[Saved data entries]

________________

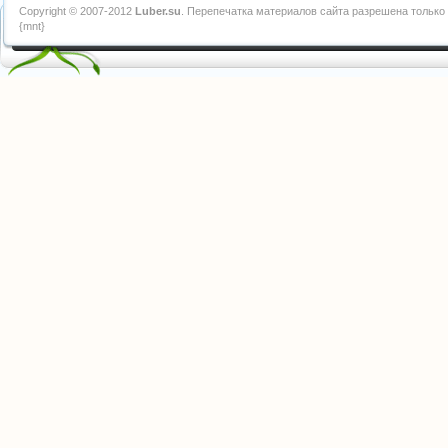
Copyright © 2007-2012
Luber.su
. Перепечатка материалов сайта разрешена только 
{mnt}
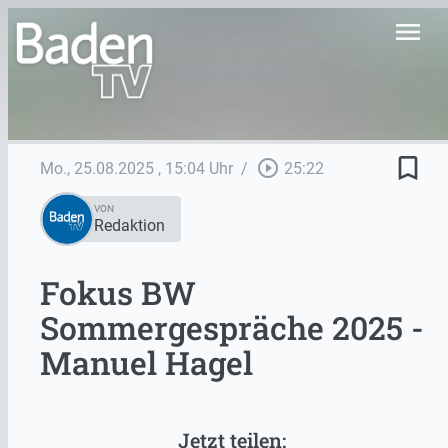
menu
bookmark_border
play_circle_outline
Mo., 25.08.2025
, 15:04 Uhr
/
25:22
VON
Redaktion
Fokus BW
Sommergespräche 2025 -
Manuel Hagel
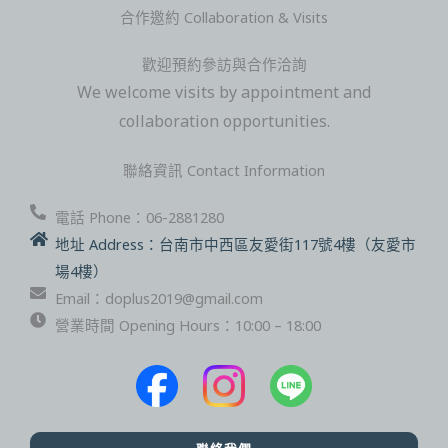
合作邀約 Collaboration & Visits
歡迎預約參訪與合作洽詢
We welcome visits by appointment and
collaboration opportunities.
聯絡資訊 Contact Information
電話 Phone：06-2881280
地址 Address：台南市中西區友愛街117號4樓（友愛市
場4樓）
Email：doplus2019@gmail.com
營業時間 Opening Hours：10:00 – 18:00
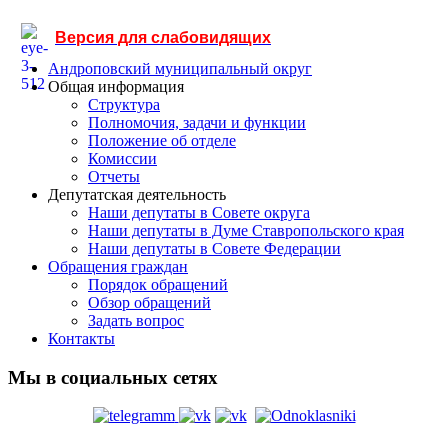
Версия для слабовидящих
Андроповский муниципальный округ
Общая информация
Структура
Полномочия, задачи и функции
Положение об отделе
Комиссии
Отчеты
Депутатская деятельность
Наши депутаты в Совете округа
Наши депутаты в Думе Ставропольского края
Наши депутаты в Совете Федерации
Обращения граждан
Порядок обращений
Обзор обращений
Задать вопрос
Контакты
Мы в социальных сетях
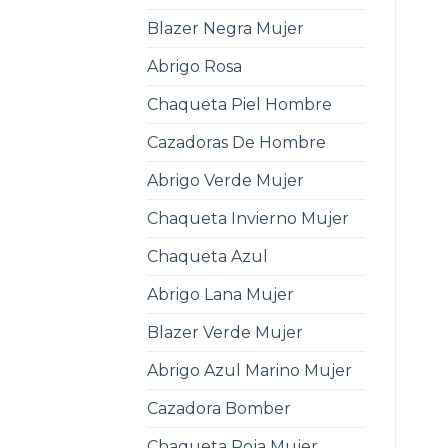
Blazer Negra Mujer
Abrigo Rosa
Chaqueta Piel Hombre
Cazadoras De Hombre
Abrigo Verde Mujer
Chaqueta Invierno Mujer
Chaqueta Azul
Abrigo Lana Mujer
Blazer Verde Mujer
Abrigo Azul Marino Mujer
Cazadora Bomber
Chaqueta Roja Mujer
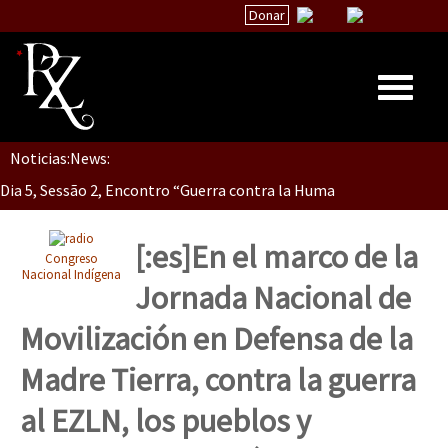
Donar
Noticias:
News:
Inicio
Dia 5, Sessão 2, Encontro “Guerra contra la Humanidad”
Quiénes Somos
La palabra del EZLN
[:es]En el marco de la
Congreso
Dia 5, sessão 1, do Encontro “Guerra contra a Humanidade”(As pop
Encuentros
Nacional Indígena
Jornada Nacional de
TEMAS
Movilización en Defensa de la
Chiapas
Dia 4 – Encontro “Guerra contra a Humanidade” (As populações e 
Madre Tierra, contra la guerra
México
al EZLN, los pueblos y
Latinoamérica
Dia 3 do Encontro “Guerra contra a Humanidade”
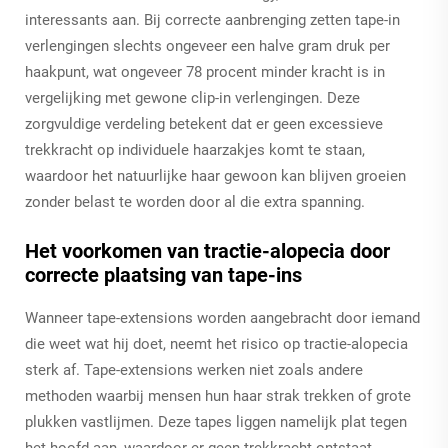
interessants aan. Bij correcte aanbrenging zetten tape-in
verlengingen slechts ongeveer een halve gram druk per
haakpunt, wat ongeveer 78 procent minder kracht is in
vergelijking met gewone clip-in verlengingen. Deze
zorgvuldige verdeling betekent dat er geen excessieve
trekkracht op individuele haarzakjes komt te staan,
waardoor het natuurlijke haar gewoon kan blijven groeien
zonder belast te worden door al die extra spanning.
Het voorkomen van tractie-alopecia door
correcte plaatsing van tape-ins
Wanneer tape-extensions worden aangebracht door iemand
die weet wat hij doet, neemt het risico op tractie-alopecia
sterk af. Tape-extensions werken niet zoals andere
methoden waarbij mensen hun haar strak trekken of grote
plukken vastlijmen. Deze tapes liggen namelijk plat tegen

________________

Your task - Print all the records exactly, minus any images.

Expected answer -
Copyright © 2007-2012
Luber.su
. Перепечатка материалов сайта разрешена только 
{mnt}
menu
bookmark_border
play_circle_outline
Mo., 25.08.2025
, 15:04 Uhr
/
25:22
VON
Redaktion
Fokus BW
Sommergespräche 2025 -
Manuel Hagel
合作邀約 Collaboration & Visits
歡迎預約參訪與合作洽詢
We welcome visits by appointment and
collaboration opportunities.
聯絡資訊 Contact Information
電話 Phone：06-2881280
地址 Address：台南市中西區友愛街117號4樓（友愛市
場4樓）
Email：doplus2019@gmail.com
營業時間 Opening Hours：10:00 – 18:00
Версия для слабовидящих
Андроповский муниципальный округ
Общая информация
Структура
Полномочия, задачи и функции
Положение об отделе
Комиссии
Отчеты
Депутатская деятельность
Наши депутаты в Совете округа
Наши депутаты в Думе Ставропольского края
Наши депутаты в Совете Федерации
Обращения граждан
Порядок обращений
Обзор обращений
Задать вопрос
Контакты
Мы в социальных сетях
Blazer Negra Mujer
Abrigo Rosa
Chaqueta Piel Hombre
Cazadoras De Hombre
Abrigo Verde Mujer
Chaqueta Invierno Mujer
Chaqueta Azul
Abrigo Lana Mujer
Blazer Verde Mujer
Abrigo Azul Marino Mujer
Cazadora Bomber
Chaqueta Roja Mujer
Donar
Noticias:
News:
Inicio
Dia 5, Sessão 2, Encontro “Guerra contra la Humanidad”
Quiénes Somos
La palabra del EZLN
[:es]En el marco de la
Congreso
Dia 5, sessão 1, do Encontro “Guerra contra a Humanidade”(As pop
Encuentros
Nacional Indígena
Jornada Nacional de
TEMAS
Movilización en Defensa de la
Chiapas
Dia 4 – Encontro “Guerra contra a Humanidade” (As populações e 
Madre Tierra, contra la guerra
México
al EZLN, los pueblos y
Latinoamérica
Dia 3 do Encontro “Guerra contra a Humanidade”
interessants aan. Bij correcte aanbrenging zetten tape-in
verlengingen slechts ongeveer een halve gram druk per
haakpunt, wat ongeveer 78 procent minder kracht is in
vergelijking met gewone clip-in verlengingen. Deze
zorgvuldige verdeling betekent dat er geen excessieve
trekkracht op individuele haarzakjes komt te staan,
waardoor het natuurlijke haar gewoon kan blijven groeien
zonder belast te worden door al die extra spanning.
Het voorkomen van tractie-alopecia door
correcte plaatsing van tape-ins
Wanneer tape-extensions worden aangebracht door iemand
die weet wat hij doet, neemt het risico op tractie-alopecia
sterk af. Tape-extensions werken niet zoals andere
methoden waarbij mensen hun haar strak trekken of grote
plukken vastlijmen. Deze tapes liggen namelijk plat tegen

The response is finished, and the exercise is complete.